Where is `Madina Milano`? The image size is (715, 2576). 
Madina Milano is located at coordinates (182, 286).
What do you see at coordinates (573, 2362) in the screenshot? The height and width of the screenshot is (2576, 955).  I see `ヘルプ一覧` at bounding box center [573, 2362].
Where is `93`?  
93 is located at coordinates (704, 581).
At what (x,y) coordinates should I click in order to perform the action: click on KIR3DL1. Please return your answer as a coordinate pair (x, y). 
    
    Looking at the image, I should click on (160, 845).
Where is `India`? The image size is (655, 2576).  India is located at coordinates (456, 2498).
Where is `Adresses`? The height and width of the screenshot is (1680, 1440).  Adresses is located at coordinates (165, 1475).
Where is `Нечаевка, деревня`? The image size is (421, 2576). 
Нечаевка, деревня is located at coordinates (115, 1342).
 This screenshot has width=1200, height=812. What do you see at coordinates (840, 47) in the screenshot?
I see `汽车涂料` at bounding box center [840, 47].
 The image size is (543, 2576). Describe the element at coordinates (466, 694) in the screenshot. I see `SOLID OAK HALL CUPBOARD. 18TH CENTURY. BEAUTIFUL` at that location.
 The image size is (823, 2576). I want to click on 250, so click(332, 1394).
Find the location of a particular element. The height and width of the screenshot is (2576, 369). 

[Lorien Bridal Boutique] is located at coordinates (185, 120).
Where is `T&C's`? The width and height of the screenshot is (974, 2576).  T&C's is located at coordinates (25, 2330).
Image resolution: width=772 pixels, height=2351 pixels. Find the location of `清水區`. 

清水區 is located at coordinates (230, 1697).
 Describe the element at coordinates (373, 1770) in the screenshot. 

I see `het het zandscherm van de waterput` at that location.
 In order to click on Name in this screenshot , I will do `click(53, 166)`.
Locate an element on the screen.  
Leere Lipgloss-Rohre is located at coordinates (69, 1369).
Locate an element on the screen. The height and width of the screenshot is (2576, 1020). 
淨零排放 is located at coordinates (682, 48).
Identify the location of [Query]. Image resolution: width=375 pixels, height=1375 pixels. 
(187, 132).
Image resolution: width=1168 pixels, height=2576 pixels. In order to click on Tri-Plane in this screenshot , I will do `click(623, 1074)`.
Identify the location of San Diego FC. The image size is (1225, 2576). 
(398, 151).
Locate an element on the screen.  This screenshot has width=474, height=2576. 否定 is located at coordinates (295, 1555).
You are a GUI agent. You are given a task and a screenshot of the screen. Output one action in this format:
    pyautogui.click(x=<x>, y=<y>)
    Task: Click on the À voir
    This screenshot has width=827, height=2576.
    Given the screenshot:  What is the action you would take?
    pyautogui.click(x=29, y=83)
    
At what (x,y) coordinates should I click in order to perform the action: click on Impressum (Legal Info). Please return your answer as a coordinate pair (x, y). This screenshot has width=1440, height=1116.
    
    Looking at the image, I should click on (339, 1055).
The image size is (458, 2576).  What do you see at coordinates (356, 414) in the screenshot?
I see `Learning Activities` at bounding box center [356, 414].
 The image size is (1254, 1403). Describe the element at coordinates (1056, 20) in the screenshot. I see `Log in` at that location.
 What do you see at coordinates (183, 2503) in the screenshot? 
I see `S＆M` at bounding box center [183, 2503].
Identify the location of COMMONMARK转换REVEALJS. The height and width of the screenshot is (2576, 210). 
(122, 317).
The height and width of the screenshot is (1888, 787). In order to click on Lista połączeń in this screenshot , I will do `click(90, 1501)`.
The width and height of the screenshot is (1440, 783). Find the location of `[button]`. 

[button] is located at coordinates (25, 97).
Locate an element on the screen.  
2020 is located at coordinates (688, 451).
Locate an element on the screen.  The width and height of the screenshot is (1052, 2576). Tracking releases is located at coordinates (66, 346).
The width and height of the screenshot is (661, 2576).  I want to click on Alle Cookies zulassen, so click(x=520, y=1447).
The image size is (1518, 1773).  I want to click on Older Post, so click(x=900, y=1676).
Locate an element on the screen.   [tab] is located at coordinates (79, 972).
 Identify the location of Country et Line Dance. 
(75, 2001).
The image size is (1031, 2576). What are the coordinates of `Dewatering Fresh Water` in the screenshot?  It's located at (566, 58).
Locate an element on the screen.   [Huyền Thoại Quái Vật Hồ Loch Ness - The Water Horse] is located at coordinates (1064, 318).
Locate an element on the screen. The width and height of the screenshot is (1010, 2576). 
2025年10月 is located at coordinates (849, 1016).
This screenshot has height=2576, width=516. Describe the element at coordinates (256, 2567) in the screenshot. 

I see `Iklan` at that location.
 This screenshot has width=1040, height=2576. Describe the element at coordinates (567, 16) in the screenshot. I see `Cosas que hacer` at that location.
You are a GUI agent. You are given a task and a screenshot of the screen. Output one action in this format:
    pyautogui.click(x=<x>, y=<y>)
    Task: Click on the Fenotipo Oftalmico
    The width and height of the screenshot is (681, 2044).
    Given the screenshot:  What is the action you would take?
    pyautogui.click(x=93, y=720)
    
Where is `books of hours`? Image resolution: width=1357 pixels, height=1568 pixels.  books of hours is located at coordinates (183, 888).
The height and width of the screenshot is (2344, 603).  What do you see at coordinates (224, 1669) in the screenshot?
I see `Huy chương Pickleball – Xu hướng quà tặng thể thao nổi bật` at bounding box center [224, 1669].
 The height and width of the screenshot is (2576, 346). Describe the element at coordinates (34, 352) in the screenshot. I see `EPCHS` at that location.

------------

**What is expected:**
Where a line in the records above contains the string "will", return that line.

**The answer:**
 In order to click on Name in this screenshot , I will do `click(53, 166)`.
Image resolution: width=1168 pixels, height=2576 pixels. In order to click on Tri-Plane in this screenshot , I will do `click(623, 1074)`.
The height and width of the screenshot is (1888, 787). In order to click on Lista połączeń in this screenshot , I will do `click(90, 1501)`.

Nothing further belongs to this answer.